Astronaut planting in spaceAstronaut planting in space

Hydroponic gardens give astronauts a nutritional and psychological boost.

What’s the value of a fresh salad? Ask an astronaut.

The men and women who head into orbit are confined to a space shuttle for weeks, months, or even years, dining on the outer space equivalent of TV dinners. Even though the diets of astronauts have come a long way since dehydrated ice cream (sample fare now includes shrimp cocktail and beef fajitas), there may be psychological, physiological, and—if a mission is long enough—economical benefits to building a garden while in orbit.

There’s only one problem: In the spacecraft, there is no gravity, soil, or natural light.

Enter hydroponics, which the National Aeronautics and Space Administration (NASA) began researching more than 50 years ago, when it started studying hydroponically grown algae as a way to produce oxygen and remove carbon dioxide from the air inside a spacecraft.

Today, the NASA scientists who figure out how to make shuttles more livable work in a field referred to as “bioregenerative life support,” or self-sustaining regulatory systems that help manage waste and air quality, and, sometimes, produce fresh food. The Exploration Life Support Project (formerly called Advanced Life Support, with activities spread across NASA’s Kennedy, Ames, Marshall, and Johnson centers) focuses more on chemical options than on botanical strategies, due to cost.

Plant-based systems “seem to pay off when you go farther and stay longer,” says Raymond Wheeler, a plant physiologist and lead for the Exploration Life Support activities at the Kennedy Space Center. “We’re not really worried about living on Mars for 10 years yet. The first thing we want to do is go to the moon and stay there for two weeks. That’s what drives the [research and development]. Chemical engineering approaches to generate oxygen and scrub the carbon dioxide—as opposed to biological approaches—trade favorably in terms of short missions.”

John Hogan, an environmental scientist at NASA’s Ames Research Center, agrees. “Plants can do a lot of the life-support functions that we often use physical and chemical treatments to do,” he says. But, he adds, a plant-based strategy won’t be economically feasible until shipping food and materials from Earth is too far a journey to make (read: a mission to Mars).

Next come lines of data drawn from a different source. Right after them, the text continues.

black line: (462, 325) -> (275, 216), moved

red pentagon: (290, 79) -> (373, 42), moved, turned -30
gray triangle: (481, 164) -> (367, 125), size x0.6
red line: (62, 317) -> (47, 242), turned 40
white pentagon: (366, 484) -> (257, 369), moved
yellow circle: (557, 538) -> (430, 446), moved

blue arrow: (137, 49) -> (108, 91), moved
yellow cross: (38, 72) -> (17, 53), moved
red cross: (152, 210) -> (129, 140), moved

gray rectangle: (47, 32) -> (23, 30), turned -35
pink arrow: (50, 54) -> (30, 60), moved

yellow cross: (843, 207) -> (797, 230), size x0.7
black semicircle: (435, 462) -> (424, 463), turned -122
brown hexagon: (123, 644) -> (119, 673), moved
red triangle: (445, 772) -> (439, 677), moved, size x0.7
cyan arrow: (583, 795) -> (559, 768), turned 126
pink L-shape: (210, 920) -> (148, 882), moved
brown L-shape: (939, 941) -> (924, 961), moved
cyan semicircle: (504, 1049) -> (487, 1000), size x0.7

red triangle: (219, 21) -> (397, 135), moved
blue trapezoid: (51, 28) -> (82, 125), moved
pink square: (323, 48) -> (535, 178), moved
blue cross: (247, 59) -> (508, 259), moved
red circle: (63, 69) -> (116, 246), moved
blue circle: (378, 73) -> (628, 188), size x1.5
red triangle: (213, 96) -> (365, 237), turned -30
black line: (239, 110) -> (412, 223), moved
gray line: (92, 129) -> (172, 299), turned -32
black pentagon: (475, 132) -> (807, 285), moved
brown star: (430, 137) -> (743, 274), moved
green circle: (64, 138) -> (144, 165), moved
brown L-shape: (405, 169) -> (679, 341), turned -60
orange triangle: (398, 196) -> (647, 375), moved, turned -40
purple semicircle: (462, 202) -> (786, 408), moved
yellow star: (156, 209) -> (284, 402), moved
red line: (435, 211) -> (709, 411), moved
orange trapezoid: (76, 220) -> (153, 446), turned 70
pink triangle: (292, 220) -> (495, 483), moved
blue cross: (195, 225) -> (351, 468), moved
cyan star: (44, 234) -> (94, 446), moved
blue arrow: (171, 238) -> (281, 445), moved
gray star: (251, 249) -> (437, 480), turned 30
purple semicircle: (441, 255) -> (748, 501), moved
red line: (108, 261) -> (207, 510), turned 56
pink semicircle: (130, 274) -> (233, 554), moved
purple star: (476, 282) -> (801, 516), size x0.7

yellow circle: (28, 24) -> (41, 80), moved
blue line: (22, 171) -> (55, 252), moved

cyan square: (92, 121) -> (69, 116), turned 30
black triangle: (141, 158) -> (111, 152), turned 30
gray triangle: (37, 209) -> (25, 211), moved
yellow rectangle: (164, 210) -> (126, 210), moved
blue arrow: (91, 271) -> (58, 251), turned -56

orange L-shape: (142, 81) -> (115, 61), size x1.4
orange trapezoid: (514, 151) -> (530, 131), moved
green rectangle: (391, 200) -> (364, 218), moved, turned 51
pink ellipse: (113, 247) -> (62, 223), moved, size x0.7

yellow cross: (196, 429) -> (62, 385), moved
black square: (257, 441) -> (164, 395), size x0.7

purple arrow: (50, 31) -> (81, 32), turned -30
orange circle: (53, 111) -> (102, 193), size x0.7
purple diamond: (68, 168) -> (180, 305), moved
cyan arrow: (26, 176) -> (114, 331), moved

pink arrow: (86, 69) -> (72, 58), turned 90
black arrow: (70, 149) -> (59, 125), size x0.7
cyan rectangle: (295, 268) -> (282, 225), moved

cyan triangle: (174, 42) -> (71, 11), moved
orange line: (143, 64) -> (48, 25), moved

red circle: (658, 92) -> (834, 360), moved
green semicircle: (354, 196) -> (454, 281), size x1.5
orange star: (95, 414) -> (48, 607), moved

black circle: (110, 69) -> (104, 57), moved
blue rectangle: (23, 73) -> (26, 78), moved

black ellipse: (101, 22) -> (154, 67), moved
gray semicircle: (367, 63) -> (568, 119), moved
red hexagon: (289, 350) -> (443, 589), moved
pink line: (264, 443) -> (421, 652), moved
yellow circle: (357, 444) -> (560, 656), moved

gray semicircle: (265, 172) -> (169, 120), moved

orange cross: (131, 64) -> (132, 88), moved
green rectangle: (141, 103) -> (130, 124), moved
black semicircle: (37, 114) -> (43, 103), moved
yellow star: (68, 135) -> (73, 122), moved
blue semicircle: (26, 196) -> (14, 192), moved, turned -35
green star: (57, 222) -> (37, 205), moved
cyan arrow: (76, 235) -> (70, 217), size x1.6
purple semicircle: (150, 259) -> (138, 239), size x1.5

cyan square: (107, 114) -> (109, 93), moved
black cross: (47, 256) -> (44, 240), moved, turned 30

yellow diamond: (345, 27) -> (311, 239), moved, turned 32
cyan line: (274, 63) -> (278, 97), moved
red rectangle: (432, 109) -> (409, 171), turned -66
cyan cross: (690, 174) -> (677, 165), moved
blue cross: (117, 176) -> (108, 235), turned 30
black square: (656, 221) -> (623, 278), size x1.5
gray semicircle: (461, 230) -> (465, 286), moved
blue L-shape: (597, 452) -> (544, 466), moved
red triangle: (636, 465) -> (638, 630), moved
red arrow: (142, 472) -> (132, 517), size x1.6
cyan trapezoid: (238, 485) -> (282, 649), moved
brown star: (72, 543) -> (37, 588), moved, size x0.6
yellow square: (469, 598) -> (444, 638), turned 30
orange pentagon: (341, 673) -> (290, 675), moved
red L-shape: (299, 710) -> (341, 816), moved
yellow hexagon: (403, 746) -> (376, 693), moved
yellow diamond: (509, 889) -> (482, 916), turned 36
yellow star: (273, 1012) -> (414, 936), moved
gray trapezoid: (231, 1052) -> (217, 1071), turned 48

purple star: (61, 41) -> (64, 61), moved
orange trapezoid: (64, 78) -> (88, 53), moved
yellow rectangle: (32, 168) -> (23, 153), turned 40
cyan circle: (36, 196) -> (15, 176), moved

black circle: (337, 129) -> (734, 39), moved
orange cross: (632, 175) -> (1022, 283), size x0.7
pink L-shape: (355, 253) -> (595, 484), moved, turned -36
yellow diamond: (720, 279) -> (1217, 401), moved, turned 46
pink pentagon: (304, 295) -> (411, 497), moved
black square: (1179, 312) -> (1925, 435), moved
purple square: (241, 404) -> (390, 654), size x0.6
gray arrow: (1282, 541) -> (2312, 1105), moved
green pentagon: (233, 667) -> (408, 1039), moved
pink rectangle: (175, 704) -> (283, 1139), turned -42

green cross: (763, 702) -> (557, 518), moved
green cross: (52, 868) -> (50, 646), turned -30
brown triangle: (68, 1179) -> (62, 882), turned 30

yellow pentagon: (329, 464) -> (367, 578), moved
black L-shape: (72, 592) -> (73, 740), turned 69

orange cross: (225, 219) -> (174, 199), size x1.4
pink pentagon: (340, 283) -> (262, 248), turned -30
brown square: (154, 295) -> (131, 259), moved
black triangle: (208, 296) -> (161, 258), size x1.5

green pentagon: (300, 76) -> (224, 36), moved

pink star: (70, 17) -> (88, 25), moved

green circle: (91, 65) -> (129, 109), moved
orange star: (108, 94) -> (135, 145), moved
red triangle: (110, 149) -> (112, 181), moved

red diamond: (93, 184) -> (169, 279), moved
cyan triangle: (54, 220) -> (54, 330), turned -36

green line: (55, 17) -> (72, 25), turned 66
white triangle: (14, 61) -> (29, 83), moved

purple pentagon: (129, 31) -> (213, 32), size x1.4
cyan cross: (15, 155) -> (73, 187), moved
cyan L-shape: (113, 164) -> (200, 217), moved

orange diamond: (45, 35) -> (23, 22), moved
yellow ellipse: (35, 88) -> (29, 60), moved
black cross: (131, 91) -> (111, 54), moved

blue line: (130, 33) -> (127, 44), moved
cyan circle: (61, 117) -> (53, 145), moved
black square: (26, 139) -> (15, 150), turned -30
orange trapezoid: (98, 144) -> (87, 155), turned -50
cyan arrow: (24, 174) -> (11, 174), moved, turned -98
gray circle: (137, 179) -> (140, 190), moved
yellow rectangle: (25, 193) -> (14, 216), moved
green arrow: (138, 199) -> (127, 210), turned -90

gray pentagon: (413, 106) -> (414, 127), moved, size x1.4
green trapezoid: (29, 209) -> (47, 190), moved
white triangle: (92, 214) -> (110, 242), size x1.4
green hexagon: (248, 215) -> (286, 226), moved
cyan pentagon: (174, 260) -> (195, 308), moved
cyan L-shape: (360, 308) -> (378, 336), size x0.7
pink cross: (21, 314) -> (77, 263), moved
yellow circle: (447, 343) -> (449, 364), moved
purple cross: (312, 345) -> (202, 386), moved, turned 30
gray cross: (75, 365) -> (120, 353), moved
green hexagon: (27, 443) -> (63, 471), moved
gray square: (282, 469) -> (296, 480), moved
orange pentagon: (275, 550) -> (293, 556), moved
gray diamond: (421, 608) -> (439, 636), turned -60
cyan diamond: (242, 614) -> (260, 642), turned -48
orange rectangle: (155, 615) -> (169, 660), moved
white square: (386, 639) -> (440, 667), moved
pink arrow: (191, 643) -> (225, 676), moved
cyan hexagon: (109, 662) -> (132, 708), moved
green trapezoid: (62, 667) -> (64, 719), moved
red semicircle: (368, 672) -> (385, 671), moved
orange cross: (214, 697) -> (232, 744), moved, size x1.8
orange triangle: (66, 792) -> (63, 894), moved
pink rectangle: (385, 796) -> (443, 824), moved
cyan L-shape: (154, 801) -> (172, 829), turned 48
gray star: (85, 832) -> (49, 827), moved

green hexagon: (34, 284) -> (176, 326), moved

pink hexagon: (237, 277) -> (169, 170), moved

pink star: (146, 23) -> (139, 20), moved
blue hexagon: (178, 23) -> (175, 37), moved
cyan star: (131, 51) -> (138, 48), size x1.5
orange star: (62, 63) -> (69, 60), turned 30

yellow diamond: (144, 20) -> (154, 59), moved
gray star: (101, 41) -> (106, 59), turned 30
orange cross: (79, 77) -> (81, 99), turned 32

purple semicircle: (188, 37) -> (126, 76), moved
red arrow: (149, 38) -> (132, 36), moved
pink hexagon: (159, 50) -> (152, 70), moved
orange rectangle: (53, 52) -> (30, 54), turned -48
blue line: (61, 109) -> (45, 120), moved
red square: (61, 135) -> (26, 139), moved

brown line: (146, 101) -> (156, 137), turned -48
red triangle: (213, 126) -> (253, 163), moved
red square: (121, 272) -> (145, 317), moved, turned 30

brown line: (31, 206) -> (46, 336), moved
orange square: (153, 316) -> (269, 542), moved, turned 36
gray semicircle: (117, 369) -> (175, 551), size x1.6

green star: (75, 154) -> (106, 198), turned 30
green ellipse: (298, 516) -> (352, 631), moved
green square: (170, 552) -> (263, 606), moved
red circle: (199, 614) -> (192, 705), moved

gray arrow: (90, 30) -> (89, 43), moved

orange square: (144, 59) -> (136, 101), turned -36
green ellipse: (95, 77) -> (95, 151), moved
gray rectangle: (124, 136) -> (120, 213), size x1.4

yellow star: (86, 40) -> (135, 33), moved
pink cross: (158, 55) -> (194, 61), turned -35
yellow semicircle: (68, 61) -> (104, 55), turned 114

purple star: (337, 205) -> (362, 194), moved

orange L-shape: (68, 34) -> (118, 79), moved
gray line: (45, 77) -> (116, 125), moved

Still, there are several current projects in the works, including a few small plant-growth chambers at the International Space Station—the Earth-orbiting research station and largest artificial satellite to date—that examine “how plants respond in a weightless environment,” says Wheeler. While the plants are not yet having any impact on things like oxygen production (“when you use high light intensities and hydroponic approaches, you probably need 20 to 25 square meters of plants to produce enough oxygen”), they may still help supply a token amount of fresh food as a supplement to astronauts’ diets.

Space shuttle lift offSpace shuttle lift offWheeler’s team is exploring a commercially developed expandable plant chamber, aptly referred to as Veggie (put out by Madison, Wisconsin–based Orbital Technologies Corp.), that it aims to send to the International Space Station soon to do some demonstration tests. “It’s like a clear, flexible bellows,” Wheeler explains. “You can squash it down, which is nice for shipping into space. When you get it up there, you can unfold it and deploy it.” It’s a simple, low-cost approach that may be a viable way to grow fresh food.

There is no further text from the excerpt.